*** Opening Source material ***
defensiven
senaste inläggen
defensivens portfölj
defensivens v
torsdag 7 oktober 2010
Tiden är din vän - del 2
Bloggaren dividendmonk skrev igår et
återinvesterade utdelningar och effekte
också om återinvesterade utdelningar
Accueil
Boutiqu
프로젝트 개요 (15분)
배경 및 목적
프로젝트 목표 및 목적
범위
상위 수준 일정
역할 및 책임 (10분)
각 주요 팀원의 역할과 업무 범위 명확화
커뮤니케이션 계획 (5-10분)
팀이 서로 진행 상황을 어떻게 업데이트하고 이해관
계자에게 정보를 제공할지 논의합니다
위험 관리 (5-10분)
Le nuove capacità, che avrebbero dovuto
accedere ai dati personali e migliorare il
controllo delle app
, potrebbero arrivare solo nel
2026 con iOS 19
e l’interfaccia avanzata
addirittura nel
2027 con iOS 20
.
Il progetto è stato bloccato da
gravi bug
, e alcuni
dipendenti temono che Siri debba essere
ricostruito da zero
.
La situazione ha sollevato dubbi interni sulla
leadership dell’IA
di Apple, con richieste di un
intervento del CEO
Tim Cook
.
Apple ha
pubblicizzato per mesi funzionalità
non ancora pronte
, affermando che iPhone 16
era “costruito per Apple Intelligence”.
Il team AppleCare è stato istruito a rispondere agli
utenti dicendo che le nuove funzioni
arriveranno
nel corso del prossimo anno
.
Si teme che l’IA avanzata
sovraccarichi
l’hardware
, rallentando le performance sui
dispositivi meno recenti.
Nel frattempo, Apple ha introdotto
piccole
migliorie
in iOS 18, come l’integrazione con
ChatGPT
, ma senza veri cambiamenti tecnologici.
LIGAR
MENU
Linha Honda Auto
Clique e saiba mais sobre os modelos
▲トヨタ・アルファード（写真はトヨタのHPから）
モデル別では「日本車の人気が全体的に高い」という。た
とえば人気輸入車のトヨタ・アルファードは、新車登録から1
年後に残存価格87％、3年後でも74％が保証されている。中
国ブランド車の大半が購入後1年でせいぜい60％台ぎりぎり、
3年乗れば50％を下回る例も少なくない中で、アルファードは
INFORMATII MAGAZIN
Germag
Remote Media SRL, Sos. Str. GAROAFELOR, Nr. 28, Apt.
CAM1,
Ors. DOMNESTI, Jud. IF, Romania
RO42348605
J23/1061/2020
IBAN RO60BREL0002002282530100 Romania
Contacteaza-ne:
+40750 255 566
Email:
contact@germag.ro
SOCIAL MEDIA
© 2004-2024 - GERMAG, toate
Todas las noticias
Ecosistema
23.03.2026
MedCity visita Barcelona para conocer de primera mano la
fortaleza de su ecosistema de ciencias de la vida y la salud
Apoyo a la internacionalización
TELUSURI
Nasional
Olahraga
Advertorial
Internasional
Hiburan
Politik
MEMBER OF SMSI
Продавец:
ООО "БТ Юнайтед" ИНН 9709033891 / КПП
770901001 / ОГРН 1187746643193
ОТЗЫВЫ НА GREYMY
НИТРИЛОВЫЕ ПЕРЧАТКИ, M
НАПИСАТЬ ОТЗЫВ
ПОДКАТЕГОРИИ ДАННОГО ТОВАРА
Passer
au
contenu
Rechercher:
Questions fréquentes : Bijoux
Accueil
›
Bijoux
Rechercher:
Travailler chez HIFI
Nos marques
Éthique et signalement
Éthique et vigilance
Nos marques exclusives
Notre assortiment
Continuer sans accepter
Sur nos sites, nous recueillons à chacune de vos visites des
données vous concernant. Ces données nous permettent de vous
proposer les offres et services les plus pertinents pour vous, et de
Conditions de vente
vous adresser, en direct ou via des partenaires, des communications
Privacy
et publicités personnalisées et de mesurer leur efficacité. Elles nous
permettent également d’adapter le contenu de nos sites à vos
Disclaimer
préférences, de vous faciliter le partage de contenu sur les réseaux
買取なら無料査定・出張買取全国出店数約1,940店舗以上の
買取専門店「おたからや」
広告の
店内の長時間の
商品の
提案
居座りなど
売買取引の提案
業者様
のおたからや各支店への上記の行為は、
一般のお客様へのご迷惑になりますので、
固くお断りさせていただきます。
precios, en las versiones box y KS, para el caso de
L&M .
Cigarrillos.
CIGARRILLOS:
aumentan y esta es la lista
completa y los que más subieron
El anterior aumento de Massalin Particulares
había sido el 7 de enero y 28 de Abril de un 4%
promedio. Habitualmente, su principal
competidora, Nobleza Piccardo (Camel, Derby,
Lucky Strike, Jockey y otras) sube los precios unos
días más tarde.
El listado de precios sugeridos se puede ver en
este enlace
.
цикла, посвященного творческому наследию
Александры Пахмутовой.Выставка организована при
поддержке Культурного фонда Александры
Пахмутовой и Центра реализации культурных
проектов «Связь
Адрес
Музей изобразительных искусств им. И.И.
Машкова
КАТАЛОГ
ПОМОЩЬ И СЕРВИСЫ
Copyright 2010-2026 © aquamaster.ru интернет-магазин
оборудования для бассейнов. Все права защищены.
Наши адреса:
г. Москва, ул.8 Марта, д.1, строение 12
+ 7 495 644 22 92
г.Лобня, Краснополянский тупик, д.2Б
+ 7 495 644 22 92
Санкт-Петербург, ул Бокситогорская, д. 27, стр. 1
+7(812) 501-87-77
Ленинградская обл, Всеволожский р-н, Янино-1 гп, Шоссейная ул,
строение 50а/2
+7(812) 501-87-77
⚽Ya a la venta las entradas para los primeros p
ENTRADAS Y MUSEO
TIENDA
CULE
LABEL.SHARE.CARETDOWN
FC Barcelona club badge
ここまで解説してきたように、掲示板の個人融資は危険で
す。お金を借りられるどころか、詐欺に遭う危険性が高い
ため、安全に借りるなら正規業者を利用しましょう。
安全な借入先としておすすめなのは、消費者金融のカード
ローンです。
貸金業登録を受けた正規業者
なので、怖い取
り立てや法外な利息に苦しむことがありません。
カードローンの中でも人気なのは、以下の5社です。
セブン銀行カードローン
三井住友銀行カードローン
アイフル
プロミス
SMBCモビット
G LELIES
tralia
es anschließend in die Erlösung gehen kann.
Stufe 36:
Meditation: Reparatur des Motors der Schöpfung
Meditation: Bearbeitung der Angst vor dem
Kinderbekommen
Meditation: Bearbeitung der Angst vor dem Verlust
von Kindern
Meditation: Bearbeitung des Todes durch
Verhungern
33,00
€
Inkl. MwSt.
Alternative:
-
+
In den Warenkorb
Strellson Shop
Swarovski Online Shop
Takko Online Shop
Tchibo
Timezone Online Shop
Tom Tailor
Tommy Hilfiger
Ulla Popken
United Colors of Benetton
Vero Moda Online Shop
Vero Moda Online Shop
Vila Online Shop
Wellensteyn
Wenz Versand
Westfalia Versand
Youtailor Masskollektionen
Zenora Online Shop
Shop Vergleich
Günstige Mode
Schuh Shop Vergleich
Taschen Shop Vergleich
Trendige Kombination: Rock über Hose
*** Closing Source material ***
• Task: From the records given above, copy all lines containing "Angst".

• Answer to this exercise:
Meditation: Bearbeitung der Angst vor dem
Meditation: Bearbeitung der Angst vor dem Verlust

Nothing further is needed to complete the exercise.